Poutine prévoit de nouvelles offensives, dont un éventuel assaut sur Kiev


Principaux renseignements

  • La Russie prévoit de nouvelles manœuvres offensives visant Kiev et Tchernihiv.
  • L’Ukraine tire parti du relief accidenté et des ponts détruits pour bloquer l’avancée des blindés.
  • La pression interne en Russie s’intensifie, les élites et les citoyens exigeant la fin de la guerre.

Selon Oleksandr Syrskyi, commandant en chef de l’Ukraine, Vladimir Poutine a chargé son état-major d’élaborer des stratégies pour de nouvelles manœuvres offensives, qui pourraient inclure des tentatives de prise de Kiev. Lors d’un entretien accordé à TSN le 30 juin, Syrskyi a révélé que les dirigeants russes évaluaient plusieurs itinéraires possibles pour un nouvel assaut, y compris la possibilité d’utiliser le territoire biélorusse pour cibler la capitale ukrainienne et sa périphérie.

Analyse des itinéraires d’invasion potentiels

Malgré ces menaces, Syrskyi s’est montré sceptique quant à la possibilité que le gouvernement biélorusse autorise l’utilisation de son territoire comme base de lancement pour une invasion. Au contraire, les renseignements suggèrent que la menace la plus plausible est une attaque partant de la région russe de Briansk et se dirigeant vers Tchernihiv.

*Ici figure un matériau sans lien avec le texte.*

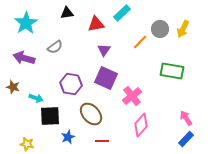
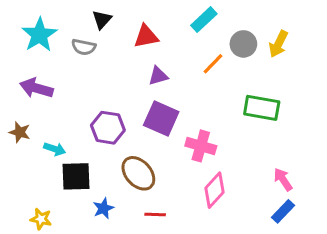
black triangle: (67, 13) -> (102, 20), turned -40
cyan rectangle: (122, 13) -> (204, 20), moved
gray semicircle: (55, 47) -> (84, 47), moved, turned 49
purple triangle: (104, 50) -> (158, 76), turned 40
pink cross: (132, 96) -> (201, 146), turned -36

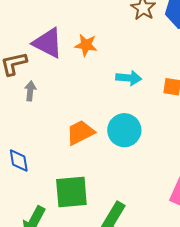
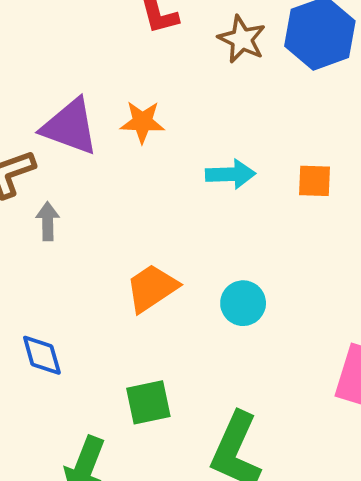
cyan circle: (124, 130) -> (243, 303), moved, size x0.7
green square: (71, 192) -> (148, 402), size x0.7

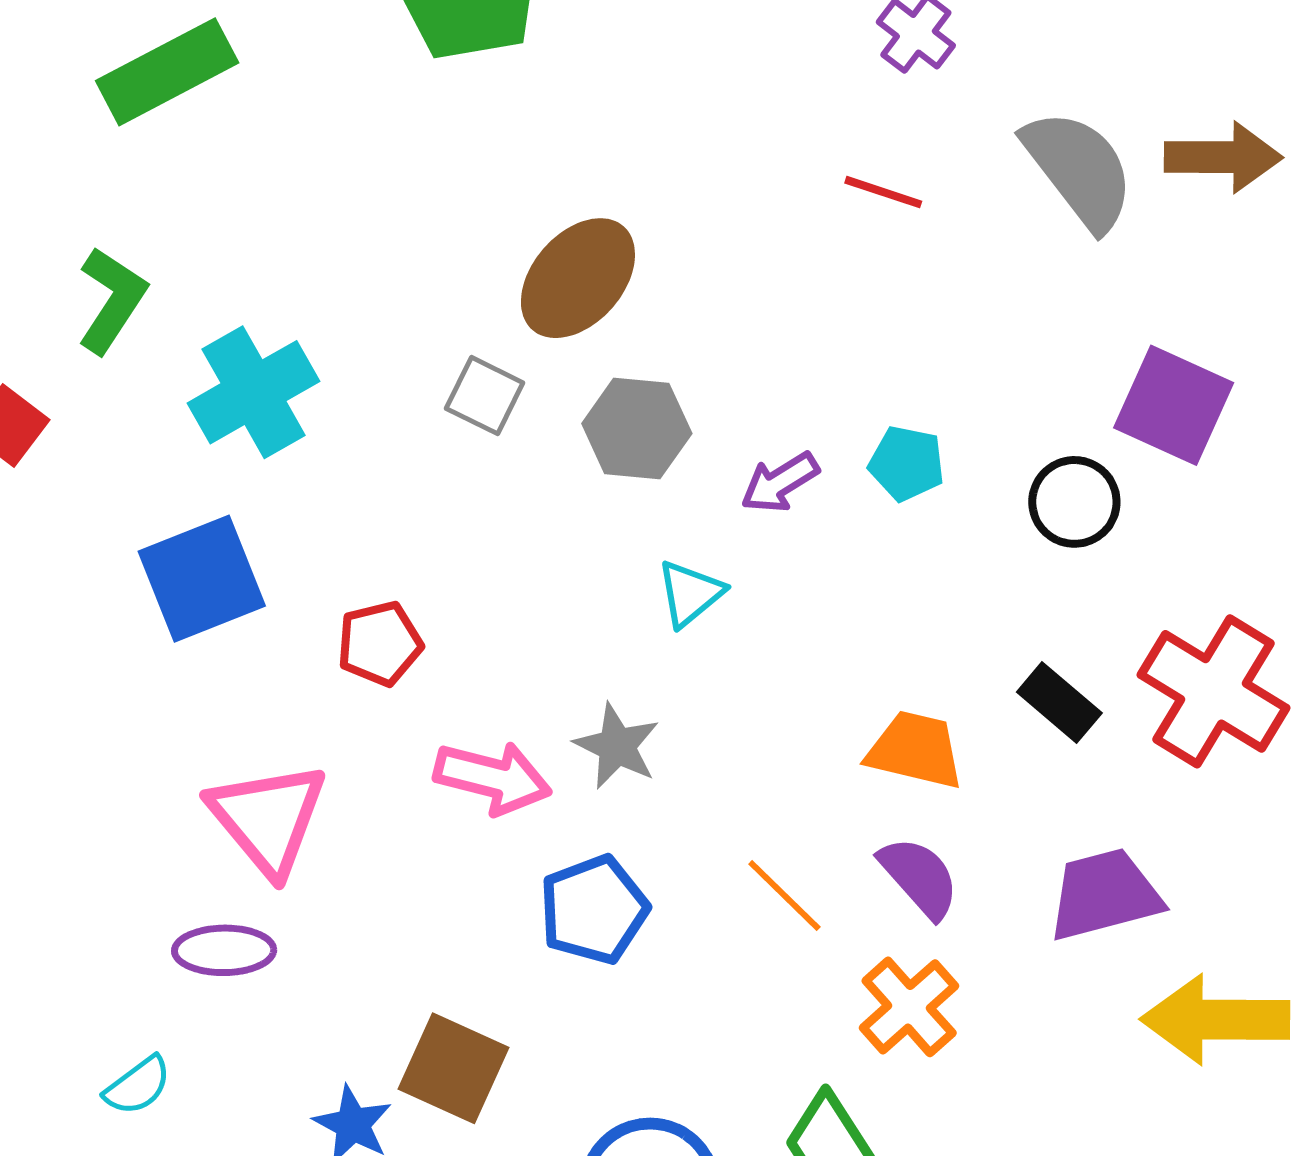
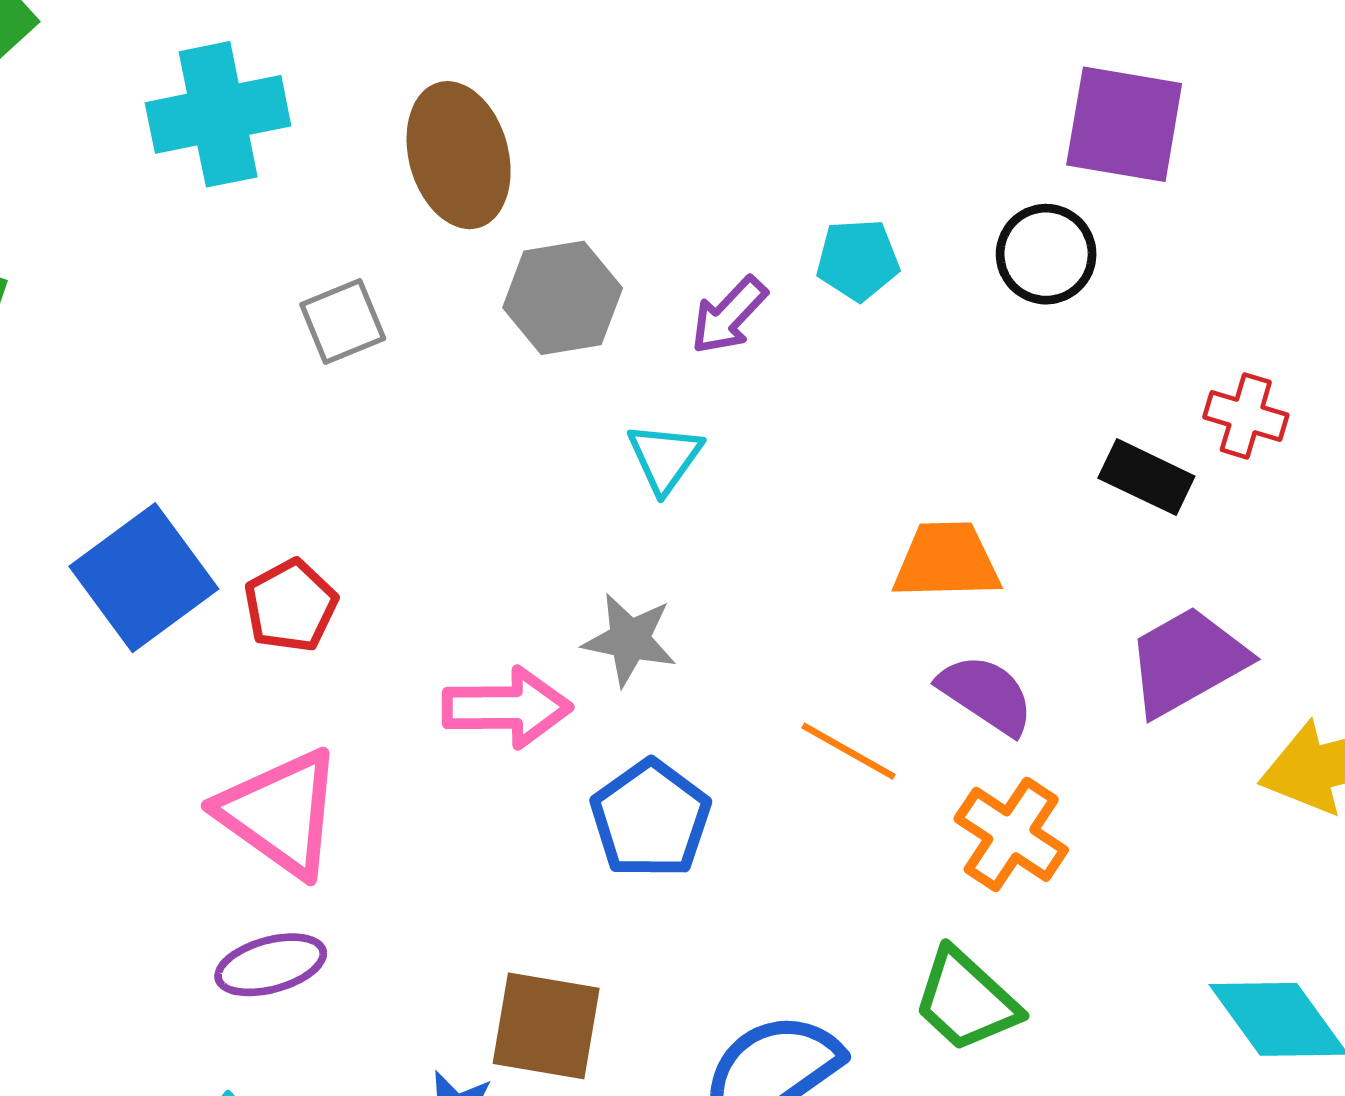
brown ellipse: (578, 278) -> (459, 155), turned -42
cyan cross: (253, 392) -> (218, 114), moved, turned 33
gray square: (485, 396) -> (343, 322), moved, turned -34
red pentagon: (380, 644) -> (291, 606), moved
red cross: (1213, 691) -> (1246, 416), size x0.5
black rectangle: (1059, 703) -> (1146, 477), moved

L’objectif d’une telle opération serait d’étirer les défenses ukrainiennes en élargissant la zone de combat, contraignant ainsi Kiev à redéployer des troupes provenant d’autres secteurs vitaux du front.

Défense préventive

L’Ukraine a pris des mesures préventives pour atténuer ces risques. À compter du 1er juillet, les autorités ont ordonné l’évacuation de 12 villes frontalières de la région de Tchernihiv, tout en prolongeant des ordres similaires pour sept autres villages précédemment évacués pendant l’hiver.

Syrskyi a souligné que la géographie de la région joue en faveur de l’Ukraine. Les vastes zones humides rendent difficile l’avancée des engins lourds russes depuis la Biélorussie. De plus, le relief près de Tchernobyl offre un avantage en hauteur aux forces ukrainiennes, et la plupart des ponts capables de supporter des blindés lourds ont été détruits.

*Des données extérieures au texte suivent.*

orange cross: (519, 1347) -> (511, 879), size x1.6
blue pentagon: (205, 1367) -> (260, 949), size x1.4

Pressions internes en Russie

Parallèlement à ces tensions militaires, des signes de mécontentement interne apparaissent au sein de l’élite financière russe. Herman Gref, le directeur de la Sberbank, a récemment déclaré lors d’une assemblée générale que la priorité absolue pour les citoyens russes était la fin du conflit.

Ce sentiment fait écho à des données indépendantes suggérant que 81 pour cent de la population russe souhaite la fin de l’invasion. Bien que Gref ait historiquement été un architecte financier essentiel du gouvernement de Poutine et qu’il continue de financer la guerre malgré les sanctions internationales, ses récentes déclarations témoignent d’une inquiétude croissante face au fardeau économique de cette campagne militaire prolongée. (fc)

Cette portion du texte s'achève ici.